• INPUT DATA
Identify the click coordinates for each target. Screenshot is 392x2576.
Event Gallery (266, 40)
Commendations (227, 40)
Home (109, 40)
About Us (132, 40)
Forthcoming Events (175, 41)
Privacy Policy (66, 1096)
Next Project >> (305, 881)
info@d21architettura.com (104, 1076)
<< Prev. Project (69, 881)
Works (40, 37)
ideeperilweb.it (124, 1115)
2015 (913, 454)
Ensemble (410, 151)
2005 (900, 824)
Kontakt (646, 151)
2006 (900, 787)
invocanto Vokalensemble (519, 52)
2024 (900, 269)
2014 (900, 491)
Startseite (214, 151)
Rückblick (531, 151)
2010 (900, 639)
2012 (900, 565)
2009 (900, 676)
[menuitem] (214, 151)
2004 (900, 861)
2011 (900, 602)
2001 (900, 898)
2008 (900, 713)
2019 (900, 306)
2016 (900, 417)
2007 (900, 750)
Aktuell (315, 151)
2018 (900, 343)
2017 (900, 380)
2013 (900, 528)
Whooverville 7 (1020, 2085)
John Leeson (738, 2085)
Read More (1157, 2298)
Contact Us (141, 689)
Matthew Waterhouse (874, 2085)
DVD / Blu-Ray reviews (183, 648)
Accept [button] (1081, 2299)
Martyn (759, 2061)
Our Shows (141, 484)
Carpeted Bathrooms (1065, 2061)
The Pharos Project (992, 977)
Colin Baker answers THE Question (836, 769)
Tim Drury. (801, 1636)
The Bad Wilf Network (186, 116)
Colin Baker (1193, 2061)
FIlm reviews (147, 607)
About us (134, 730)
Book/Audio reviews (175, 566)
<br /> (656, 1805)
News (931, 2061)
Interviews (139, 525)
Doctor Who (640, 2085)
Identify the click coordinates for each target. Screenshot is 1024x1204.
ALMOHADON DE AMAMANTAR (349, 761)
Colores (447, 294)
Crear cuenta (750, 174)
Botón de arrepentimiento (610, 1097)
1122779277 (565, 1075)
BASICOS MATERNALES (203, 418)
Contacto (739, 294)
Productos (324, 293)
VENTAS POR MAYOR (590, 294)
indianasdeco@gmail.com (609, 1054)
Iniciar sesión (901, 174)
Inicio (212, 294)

• WHAT YOU HAVE TO DO
Your answer should be the lines above from the one containing "Whooverville 7 (1020, 2085)" through the one containing "Tim Drury. (801, 1636)", copied exactly and with both ends kept.

• OUTPUT FOR THIS EXERCISE
Whooverville 7 (1020, 2085)
John Leeson (738, 2085)
Read More (1157, 2298)
Contact Us (141, 689)
Matthew Waterhouse (874, 2085)
DVD / Blu-Ray reviews (183, 648)
Accept [button] (1081, 2299)
Martyn (759, 2061)
Our Shows (141, 484)
Carpeted Bathrooms (1065, 2061)
The Pharos Project (992, 977)
Colin Baker answers THE Question (836, 769)
Tim Drury. (801, 1636)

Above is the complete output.